Data excerpts
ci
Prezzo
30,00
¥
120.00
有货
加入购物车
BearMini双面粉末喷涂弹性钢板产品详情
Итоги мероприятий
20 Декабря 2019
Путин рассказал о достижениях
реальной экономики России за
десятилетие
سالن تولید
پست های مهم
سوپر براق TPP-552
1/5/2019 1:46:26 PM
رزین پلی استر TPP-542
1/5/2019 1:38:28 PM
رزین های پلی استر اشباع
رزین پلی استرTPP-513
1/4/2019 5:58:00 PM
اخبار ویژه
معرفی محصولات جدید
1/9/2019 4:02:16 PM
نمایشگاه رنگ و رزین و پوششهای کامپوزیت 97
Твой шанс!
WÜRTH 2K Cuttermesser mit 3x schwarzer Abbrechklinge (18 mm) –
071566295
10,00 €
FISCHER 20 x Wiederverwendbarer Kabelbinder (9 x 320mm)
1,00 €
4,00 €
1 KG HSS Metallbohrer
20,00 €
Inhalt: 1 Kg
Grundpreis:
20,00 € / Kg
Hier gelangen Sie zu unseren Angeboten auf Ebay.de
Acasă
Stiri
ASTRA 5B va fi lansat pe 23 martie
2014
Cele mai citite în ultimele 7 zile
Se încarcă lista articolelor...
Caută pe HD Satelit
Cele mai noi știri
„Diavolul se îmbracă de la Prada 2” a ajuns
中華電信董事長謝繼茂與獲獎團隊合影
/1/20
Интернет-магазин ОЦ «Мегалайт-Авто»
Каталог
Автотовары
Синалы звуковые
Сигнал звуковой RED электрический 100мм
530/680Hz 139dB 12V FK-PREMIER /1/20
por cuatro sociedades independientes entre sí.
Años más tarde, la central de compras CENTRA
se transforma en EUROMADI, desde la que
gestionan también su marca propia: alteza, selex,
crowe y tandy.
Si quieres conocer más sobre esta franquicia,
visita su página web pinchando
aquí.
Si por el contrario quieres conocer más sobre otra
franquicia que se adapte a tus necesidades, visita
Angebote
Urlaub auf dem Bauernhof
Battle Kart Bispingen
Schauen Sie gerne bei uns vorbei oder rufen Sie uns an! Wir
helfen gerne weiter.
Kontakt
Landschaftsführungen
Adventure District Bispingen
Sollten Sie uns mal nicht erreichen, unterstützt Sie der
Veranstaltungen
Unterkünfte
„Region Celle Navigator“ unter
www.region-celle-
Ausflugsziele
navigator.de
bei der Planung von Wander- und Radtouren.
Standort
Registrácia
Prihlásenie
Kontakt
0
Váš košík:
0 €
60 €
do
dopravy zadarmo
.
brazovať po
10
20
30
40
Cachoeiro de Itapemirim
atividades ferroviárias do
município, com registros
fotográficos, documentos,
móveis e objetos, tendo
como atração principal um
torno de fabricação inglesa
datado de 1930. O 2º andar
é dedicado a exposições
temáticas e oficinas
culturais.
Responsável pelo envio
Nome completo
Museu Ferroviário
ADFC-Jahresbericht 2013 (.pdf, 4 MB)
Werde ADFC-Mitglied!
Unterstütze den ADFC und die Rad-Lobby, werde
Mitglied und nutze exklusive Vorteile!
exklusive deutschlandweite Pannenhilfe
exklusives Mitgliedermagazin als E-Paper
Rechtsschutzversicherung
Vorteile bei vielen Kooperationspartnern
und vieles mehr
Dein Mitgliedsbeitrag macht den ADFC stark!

--

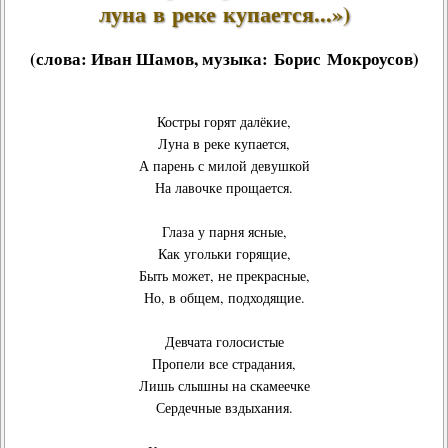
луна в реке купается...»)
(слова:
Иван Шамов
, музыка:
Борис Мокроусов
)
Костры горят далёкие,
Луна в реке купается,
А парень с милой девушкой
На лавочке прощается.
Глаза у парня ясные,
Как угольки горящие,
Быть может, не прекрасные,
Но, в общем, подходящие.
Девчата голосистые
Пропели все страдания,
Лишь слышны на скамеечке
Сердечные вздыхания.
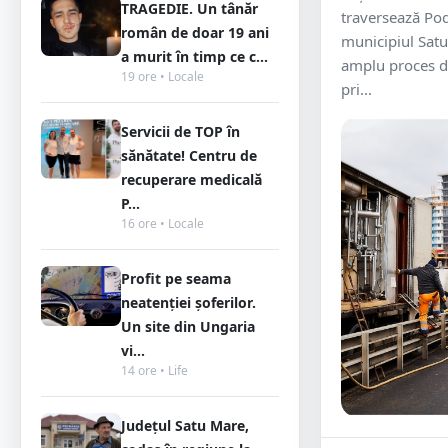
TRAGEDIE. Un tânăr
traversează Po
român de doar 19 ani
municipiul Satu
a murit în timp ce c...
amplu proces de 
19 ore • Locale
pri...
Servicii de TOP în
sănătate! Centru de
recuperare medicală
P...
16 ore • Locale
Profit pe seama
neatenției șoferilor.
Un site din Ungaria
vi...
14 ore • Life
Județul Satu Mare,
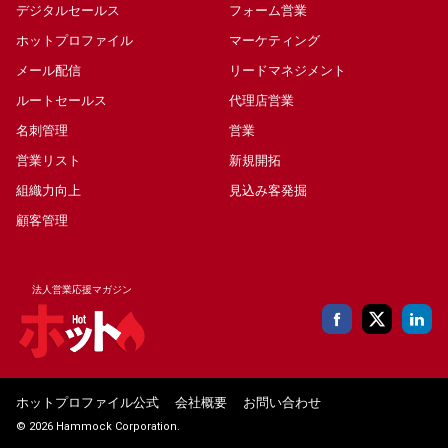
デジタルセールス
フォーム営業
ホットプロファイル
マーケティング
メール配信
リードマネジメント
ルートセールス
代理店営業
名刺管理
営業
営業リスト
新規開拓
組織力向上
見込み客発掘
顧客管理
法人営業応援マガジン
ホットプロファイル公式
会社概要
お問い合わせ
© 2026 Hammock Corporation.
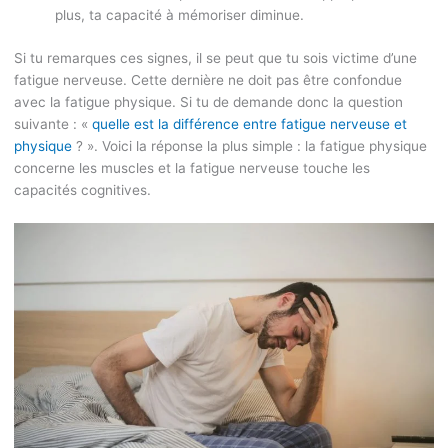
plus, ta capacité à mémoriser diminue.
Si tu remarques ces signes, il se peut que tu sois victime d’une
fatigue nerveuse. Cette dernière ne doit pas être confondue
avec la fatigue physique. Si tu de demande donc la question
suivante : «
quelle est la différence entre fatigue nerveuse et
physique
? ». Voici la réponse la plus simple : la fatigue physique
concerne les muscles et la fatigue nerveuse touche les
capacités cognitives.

* * *

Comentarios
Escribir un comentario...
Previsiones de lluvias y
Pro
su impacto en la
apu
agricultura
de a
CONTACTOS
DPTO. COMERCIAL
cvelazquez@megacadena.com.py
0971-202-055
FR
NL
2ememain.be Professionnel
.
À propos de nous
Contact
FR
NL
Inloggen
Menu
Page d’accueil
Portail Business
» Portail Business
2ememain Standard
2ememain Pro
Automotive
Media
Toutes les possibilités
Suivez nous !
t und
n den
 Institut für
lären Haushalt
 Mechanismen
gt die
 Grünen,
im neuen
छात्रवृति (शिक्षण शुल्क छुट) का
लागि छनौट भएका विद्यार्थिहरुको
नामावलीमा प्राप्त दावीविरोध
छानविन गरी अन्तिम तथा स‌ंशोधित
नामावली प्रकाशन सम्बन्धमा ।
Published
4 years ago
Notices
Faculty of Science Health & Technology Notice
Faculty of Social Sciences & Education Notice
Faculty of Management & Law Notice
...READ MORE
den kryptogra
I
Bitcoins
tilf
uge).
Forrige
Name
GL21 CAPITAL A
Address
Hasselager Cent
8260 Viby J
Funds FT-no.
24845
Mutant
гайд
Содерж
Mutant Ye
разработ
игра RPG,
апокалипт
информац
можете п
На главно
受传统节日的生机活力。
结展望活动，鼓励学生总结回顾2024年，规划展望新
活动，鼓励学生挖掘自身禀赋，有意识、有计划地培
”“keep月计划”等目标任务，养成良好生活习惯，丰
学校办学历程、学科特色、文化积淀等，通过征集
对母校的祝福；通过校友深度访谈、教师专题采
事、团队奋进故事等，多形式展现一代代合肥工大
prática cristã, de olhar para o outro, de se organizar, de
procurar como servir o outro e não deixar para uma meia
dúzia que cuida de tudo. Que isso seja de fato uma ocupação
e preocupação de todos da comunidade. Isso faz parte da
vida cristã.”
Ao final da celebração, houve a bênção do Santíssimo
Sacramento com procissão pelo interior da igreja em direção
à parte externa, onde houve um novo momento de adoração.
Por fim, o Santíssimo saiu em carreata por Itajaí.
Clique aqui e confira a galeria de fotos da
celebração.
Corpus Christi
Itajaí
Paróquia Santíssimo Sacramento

Directions: Reading through the records above, report each line in which the string "plus" is found.

Task answer:
plus, ta capacité à mémoriser diminue.
? ». Voici la réponse la plus simple : la fatigue physique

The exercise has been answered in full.